====== Dataset excerpts

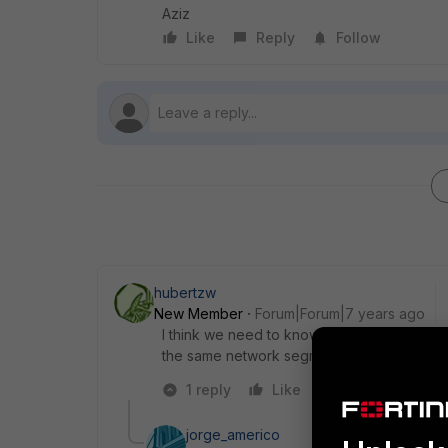
Aziz
Like
Reply
Follow
hubertzw
New Member
Forum|Forum|7 years ago
I think we need to know more about your se
the same network segment as users?
1 reply
Like
Reply
jorge_americo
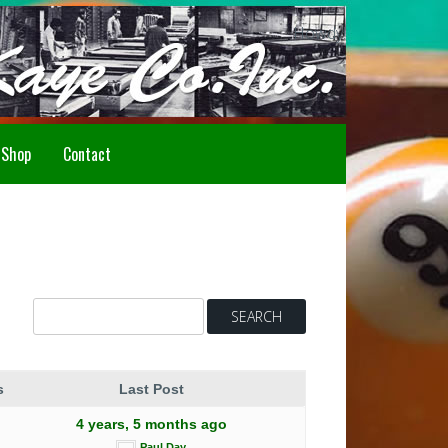
Howdy!
Shop
Contact
s
Last Post
4 years, 5 months ago
Paul Day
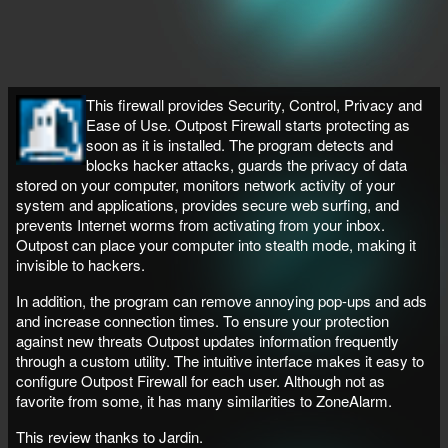
This firewall provides Security, Control, Privacy and
Ease of Use. Outpost Firewall starts protecting as
soon as it is installed. The program detects and
blocks hacker attacks, guards the privacy of data
stored on your computer, monitors network activity of your
system and applications, provides secure web surfing, and
prevents Internet worms from activating from your inbox.
Outpost can place your computer into stealth mode, making it
invisible to hackers.
In addition, the program can remove annoying pop-ups and ads
and increase connection times. To ensure your protection
against new threats Outpost updates information frequently
through a custom utility. The intuitive interface makes it easy to
configure Outpost Firewall for each user. Although not as
favorite from some, it has many similarities to ZoneAlarm.
This review thanks to Jardin.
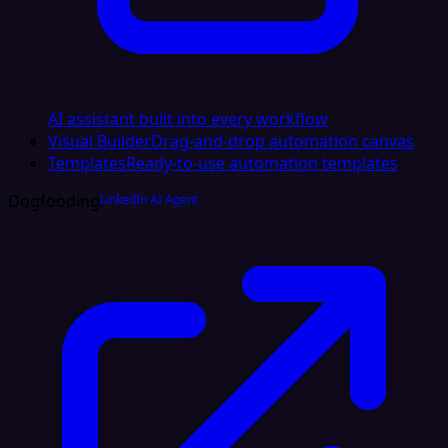
AI assistant built into every workflow
Visual Builder
Drag-and-drop automation canvas
Templates
Ready-to-use automation templates
Dogfooding
LinkedIn AI Agent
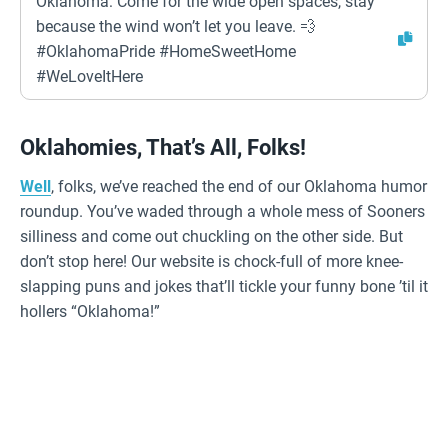
Oklahoma: Come for the wide open spaces, stay
because the wind won’t let you leave. 💨
#OklahomaPride #HomeSweetHome
#WeLoveItHere
Oklahomies, That’s All, Folks!
Well
, folks, we’ve reached the end of our Oklahoma humor
roundup. You’ve waded through a whole mess of Sooners
silliness and come out chuckling on the other side. But
don’t stop here! Our website is chock-full of more knee-
slapping puns and jokes that’ll tickle your funny bone ’til it
hollers “Oklahoma!”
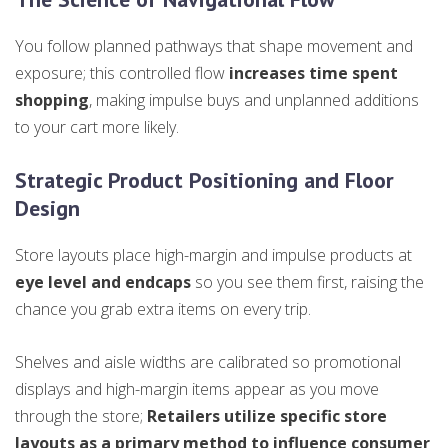
You follow planned pathways that shape movement and
exposure; this controlled flow
increases time spent
shopping
, making impulse buys and unplanned additions
to your cart more likely.
Strategic Product Positioning and Floor
Design
Store layouts place high-margin and impulse products at
eye level and endcaps
so you see them first, raising the
chance you grab extra items on every trip.
Shelves and aisle widths are calibrated so promotional
displays and high-margin items appear as you move
through the store;
Retailers utilize specific store
layouts as a primary method to influence consumer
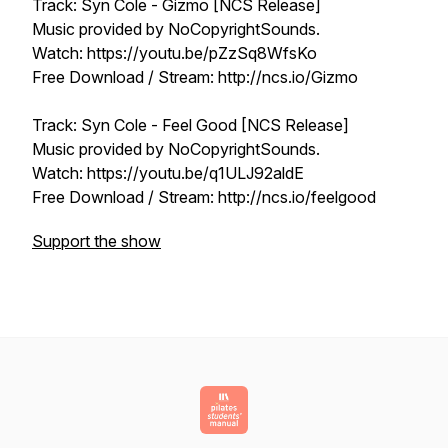
Track: Syn Cole - Gizmo [NCS Release]
Music provided by NoCopyrightSounds.
Watch: https://youtu.be/pZzSq8WfsKo
Free Download / Stream: http://ncs.io/Gizmo
Track: Syn Cole - Feel Good [NCS Release]
Music provided by NoCopyrightSounds.
Watch: https://youtu.be/q1ULJ92aldE
Free Download / Stream: http://ncs.io/feelgood
Support the show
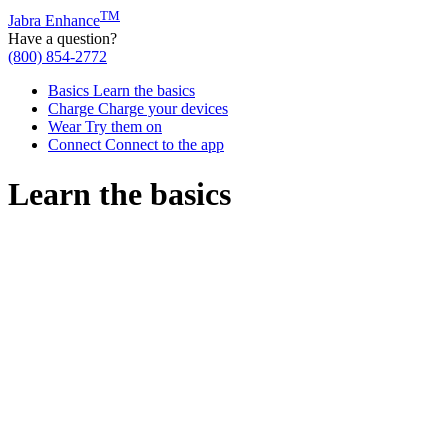
TM
Jabra Enhance
Have a question?
(800) 854-2772
Basics
Learn the basics
Charge
Charge your devices
Wear
Try them on
Connect
Connect to the app
Learn the basics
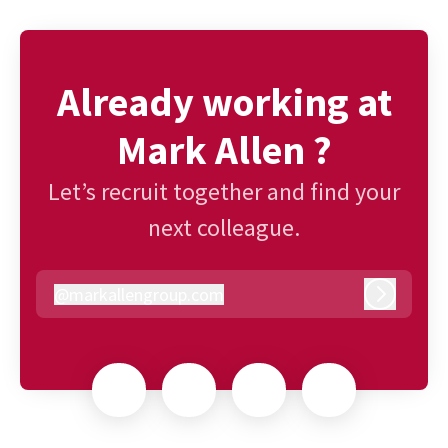
Already working at
Mark Allen ?
Let’s recruit together and find your
next colleague.
@
markallengroup.com
markallengroup.com
Log in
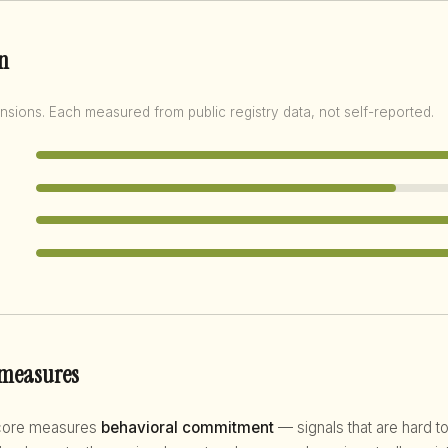
n
nsions. Each measured from public registry data, not self-reported.
 measures
score measures
behavioral commitment
— signals that are hard to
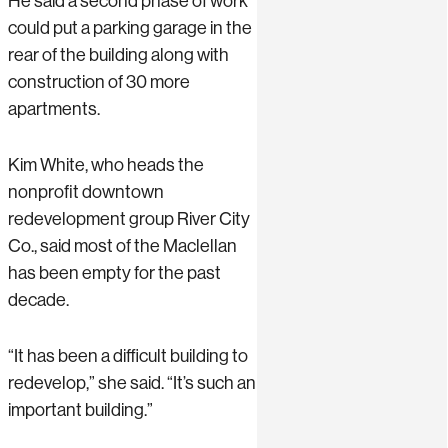
He said a second phase of work
could put a parking garage in the
rear of the building along with
construction of 30 more
apartments.
Kim White, who heads the
nonprofit downtown
redevelopment group River City
Co., said most of the Maclellan
has been empty for the past
decade.
“It has been a difficult building to
redevelop,” she said. “It’s such an
important building.”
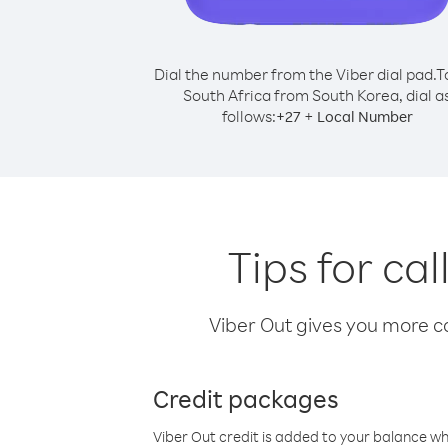
Dial the number from the Viber dial pad.
T
South Africa from South Korea, dial a
follows:
+
+
27
Local Number
Tips for ca
Viber Out gives you more cal
Credit packages
Viber Out credit is added to your balance w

============

[Exercise prompt]: An exact repeat of the lines from the one containing "Credit packages" through the final line of the entries is the whole answer.

[Answer to the problem]:
Credit packages
Viber Out credit is added to your balance w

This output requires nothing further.